帰り道に偶然立ち寄った雑貨店で、気まぐれに買った藤の花を模したお香を焚いた。
ふわりと漂う甘やかな香りが涙を和らげ、翌日、少し前向きな気持ちで職場に戻ることができた。
その後、その香りをきっかけに同じ趣味を持つ同僚と親しくなり、今では一緒に香道の会へ通う仲にまでなっている。
香りはまた、佐織にとって亡き母の記憶を結びつける糸でもあった。
母は花が好きで、特に庭に咲く白百合を大切にしていた。
母が亡くなった後、友人から贈られた百合の香りのお香を焚いた瞬間、佐織は涙が止まらなくなった。
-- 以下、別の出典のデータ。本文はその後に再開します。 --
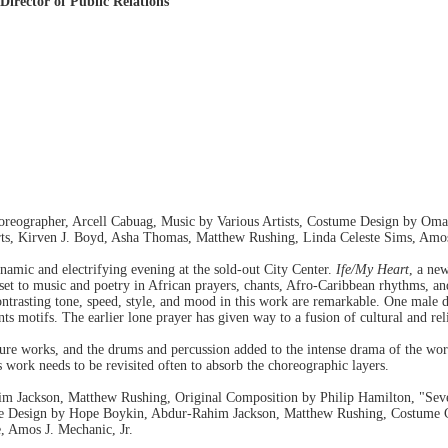
Director of Public Relations
oreographer, Arcell Cabuag, Music by Various Artists, Costume Design by Om
s, Kirven J. Boyd, Asha Thomas, Matthew Rushing, Linda Celeste Sims, Amos 
amic and electrifying evening at the sold-out City Center.
Ife/My Heart
, a ne
set to music and poetry in African prayers, chants, Afro-Caribbean rhythms, a
ontrasting tone, speed, style, and mood in this work are remarkable. One male 
s motifs. The earlier lone prayer has given way to a fusion of cultural and rel
ture works, and the drums and percussion added to the intense drama of the wo
is work needs to be revisited often to absorb the choreographic layers.
 Jackson, Matthew Rushing, Original Composition by Philip Hamilton, "Sev
e Design by Hope Boykin, Abdur-Rahim Jackson, Matthew Rushing, Costume Co
, Amos J. Mechanic, Jr.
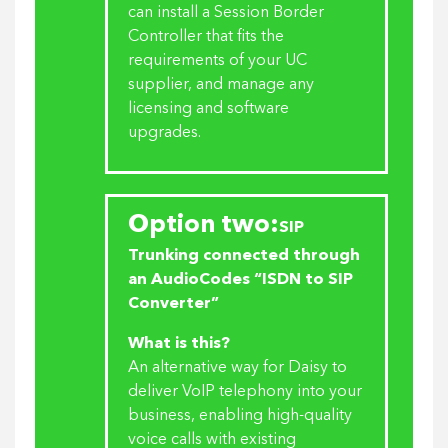
can install a Session Border
Controller that fits the
requirements of your UC
supplier, and manage any
licensing and software
upgrades.
Option two:
SIP
Trunking connected through
an AudioCodes “ISDN to SIP
Converter”
What is this?
An alternative way for Daisy to
deliver VoIP telephony into your
business, enabling high-quality
voice calls with existing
香煙に包まれていると、まるで母がすぐ傍にいるかのような錯覚を覚えたのだ。
今夜も窓の外では秋の風が木々を揺らしている。
佐織は小箱から伽羅のお香を選び、火を灯す。
甘くも重厚な香りが広がり、部屋の空気を柔らかく染め上げた。
目を閉じると、これまで出会った人々や、歩んできた時間がゆるやかに蘇る。
香りは目に見えない。
けれど、それは確かに彼女の人生に寄り添い、日々の出来事をそっと彩ってきた。
煙が静かに消えていくとき、佐織は思う。
――いつか自分が誰かの記憶の中で香りのように残ることができたなら、それはきっと幸せなことだろう。
彼女はそう願いながら、もう一本のお香に火を点けた。